Warum soll es Bundestagsabgeordneten besser gehen als jedem anderen in diesem Land? Zu Wochenanfang wurde das politische Berlin davon aufgeschreckt, dass im Büro eines Parlamentariers zwei kleine Mikrofone mit Kabel gefunden wurden. Wie es heißt, eignen sie sich nicht zum Abhören, doch wer will das angesichts des inzwischen erreichten Standes der Technik auf diesem Gebiet schon so genau wissen? Und wenn tatsächlich nicht im vorgefundenen Zustand, ging es nicht vorher oder nachher, indem der Rest der Ausrüstung installiert und aktiviert wurde? Und wer könnte dahinterstecken – der Verfassungsschutz oder vielleicht Journalisten, die ihren Kollegen einen Schritt voraus sein wollten (wobei letzteres, wie wir inzwischen wissen, die Beteiligung von Ersterem nicht ausschließt). So viele Fragen, und keine Antworten.

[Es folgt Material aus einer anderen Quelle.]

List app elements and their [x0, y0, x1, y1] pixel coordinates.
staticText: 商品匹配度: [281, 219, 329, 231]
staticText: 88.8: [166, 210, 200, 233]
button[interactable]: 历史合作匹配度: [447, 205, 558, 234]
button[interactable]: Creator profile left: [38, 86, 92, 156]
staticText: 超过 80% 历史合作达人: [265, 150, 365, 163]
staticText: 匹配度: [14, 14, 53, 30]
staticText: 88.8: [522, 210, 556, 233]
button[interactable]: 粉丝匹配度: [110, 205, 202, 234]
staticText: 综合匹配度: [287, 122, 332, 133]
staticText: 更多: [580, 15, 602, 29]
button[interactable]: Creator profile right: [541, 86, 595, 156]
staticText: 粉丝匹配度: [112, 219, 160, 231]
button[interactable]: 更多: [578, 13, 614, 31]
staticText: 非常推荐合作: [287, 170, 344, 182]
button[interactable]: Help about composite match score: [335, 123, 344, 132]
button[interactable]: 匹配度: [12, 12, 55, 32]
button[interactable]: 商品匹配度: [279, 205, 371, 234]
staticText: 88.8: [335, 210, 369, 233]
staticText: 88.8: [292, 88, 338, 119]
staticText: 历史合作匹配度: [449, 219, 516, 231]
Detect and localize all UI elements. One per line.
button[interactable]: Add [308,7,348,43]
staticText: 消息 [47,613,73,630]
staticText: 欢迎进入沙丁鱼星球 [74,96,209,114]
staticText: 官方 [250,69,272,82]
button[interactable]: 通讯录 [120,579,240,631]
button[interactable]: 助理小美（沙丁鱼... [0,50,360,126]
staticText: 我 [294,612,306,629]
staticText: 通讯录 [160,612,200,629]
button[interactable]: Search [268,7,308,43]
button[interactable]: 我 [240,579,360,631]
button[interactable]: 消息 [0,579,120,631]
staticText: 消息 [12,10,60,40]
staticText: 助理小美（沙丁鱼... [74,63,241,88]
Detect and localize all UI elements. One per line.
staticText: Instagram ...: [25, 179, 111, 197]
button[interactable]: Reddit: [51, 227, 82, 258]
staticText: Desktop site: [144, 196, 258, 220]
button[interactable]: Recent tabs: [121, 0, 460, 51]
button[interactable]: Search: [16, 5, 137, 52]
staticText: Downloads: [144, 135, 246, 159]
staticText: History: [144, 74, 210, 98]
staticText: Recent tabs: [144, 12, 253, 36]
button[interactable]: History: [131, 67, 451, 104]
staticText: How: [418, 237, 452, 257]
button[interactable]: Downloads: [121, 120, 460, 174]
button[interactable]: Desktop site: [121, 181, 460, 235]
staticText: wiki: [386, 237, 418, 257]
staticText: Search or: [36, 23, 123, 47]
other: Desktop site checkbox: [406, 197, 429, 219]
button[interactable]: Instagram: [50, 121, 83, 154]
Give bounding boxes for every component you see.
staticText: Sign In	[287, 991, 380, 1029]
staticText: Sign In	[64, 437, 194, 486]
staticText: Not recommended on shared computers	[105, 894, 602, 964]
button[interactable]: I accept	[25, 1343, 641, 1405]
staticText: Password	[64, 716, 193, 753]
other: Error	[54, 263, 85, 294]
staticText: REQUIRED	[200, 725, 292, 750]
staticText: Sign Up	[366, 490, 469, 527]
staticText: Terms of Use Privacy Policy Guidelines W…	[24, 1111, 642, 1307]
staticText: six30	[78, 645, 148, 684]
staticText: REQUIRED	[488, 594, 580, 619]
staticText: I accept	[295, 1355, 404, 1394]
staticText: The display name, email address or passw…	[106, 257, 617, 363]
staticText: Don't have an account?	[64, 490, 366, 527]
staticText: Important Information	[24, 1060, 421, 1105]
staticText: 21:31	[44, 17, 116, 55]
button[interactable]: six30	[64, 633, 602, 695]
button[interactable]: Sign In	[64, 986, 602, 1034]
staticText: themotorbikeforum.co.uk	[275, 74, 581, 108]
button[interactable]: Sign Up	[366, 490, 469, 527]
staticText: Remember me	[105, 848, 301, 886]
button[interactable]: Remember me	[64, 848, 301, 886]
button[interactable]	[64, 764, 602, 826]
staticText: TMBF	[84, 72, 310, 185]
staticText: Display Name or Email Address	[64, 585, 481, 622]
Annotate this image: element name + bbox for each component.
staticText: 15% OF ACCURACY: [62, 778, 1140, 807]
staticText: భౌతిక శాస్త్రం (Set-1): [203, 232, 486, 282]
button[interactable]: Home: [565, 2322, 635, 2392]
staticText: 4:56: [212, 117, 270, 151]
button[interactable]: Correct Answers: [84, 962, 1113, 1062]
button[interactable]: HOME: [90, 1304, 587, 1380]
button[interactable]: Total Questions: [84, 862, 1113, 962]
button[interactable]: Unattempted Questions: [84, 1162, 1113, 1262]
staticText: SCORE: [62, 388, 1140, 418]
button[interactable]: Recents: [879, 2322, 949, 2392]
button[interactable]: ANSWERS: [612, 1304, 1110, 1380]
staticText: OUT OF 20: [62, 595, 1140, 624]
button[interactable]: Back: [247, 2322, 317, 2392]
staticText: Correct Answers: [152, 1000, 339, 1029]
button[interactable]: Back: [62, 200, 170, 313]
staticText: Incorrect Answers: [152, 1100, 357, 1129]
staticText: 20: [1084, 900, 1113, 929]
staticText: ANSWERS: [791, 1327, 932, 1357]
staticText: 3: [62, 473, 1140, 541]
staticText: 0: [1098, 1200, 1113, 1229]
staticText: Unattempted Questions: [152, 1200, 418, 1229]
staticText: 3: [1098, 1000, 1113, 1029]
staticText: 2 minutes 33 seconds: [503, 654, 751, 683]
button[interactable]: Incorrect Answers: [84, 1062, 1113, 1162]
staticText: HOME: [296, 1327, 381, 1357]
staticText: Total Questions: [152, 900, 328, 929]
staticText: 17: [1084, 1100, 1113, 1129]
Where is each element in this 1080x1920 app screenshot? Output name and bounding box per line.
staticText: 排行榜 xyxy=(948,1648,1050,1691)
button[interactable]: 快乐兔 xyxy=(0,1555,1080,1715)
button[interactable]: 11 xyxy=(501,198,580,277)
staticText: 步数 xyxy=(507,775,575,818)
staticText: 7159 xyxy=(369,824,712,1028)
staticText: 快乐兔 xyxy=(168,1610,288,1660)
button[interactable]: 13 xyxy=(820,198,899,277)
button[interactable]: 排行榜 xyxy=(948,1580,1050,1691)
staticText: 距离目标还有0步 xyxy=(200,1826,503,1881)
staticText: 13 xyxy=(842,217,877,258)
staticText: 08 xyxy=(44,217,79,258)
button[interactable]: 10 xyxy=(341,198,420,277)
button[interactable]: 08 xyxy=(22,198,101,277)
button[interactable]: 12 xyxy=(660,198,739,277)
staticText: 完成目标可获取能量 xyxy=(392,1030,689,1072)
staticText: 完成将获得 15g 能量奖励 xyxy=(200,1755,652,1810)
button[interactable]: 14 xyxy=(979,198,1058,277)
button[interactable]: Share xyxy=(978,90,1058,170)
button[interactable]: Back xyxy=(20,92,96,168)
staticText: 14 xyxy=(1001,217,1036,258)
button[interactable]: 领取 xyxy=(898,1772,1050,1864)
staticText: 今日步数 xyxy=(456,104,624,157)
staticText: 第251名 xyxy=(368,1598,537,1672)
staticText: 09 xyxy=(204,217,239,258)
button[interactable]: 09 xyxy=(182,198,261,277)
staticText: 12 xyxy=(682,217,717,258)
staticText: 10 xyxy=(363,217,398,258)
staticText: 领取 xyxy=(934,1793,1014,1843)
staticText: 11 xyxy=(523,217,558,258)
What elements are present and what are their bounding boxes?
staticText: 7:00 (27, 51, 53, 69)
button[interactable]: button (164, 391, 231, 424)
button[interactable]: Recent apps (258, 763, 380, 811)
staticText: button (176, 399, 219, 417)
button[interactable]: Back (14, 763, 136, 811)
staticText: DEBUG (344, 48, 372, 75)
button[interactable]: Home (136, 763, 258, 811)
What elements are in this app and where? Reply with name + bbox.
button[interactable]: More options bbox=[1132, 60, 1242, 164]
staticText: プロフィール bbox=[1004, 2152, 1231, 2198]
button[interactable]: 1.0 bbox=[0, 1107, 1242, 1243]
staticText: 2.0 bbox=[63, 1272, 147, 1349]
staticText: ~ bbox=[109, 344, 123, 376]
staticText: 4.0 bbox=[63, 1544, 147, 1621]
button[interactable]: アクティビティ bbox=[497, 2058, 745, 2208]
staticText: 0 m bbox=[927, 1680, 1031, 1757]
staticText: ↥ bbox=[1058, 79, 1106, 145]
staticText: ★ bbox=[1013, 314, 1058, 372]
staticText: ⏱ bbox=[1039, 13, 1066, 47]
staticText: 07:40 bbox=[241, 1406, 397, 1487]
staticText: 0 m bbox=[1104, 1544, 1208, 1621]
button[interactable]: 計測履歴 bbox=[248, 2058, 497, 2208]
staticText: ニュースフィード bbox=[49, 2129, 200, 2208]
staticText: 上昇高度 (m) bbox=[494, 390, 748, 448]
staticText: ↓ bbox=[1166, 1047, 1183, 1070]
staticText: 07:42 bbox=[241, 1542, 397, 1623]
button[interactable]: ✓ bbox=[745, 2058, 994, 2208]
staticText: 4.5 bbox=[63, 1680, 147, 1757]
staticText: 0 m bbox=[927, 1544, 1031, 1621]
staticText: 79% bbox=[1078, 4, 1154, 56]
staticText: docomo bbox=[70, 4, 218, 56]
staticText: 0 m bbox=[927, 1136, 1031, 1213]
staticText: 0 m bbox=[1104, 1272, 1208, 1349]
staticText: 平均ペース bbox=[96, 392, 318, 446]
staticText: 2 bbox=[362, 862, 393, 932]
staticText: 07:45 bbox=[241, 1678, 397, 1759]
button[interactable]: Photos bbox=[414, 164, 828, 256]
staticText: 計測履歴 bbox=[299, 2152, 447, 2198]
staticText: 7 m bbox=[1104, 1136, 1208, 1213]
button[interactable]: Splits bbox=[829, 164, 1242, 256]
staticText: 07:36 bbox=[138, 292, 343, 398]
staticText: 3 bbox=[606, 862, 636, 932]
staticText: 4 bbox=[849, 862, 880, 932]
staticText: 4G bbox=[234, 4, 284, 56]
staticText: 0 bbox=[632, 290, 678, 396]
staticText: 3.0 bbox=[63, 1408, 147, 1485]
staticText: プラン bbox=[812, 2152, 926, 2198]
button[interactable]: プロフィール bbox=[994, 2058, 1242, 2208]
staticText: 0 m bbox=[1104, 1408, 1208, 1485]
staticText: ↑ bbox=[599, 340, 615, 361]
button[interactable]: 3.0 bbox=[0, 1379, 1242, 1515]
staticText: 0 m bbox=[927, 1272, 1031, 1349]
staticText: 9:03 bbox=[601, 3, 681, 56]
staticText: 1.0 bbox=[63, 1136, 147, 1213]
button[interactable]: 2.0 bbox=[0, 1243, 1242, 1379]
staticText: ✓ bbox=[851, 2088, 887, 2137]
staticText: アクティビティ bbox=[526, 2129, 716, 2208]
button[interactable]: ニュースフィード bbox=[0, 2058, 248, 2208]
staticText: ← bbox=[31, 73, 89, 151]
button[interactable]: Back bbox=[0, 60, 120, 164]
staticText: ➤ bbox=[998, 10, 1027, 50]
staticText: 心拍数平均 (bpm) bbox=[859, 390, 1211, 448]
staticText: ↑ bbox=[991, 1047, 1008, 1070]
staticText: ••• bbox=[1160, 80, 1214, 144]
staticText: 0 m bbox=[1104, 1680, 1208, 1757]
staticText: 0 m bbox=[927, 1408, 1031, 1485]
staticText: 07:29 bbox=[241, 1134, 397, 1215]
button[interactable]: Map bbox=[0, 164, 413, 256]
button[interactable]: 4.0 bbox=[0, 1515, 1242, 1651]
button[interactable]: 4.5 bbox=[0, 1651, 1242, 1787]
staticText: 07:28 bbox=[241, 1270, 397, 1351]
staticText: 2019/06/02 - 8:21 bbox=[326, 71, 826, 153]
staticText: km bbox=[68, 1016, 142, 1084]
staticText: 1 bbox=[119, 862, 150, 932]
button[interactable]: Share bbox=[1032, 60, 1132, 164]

Den gewöhnlichen Bürger mag das kalt lassen, sieht er sich doch im Zeitalter der Terrorbekämpfung ständig irgendwelchen Lausch- und Spähangriffen ausgesetzt – und sei es beim Fahren in der Straßenbahn. Kameras und Mikrofone, Trojaner im Internet und Strichcodes auf allerlei Papieren gehören längst zum Inventar der Rund-um-Überwachung, mit dem wir alle nahezu ständig beobachtet werden. Gerade jene Parlamentarier von CDU und SPD, die sich jetzt am erschrockensten geben, haben mit einer ganzen Serie so genannter Anti-Terror-Pakete den Hauptbeitrag dazu geleistet. Zauberlehrlinge, die nun mit nassen Hosen dastehen.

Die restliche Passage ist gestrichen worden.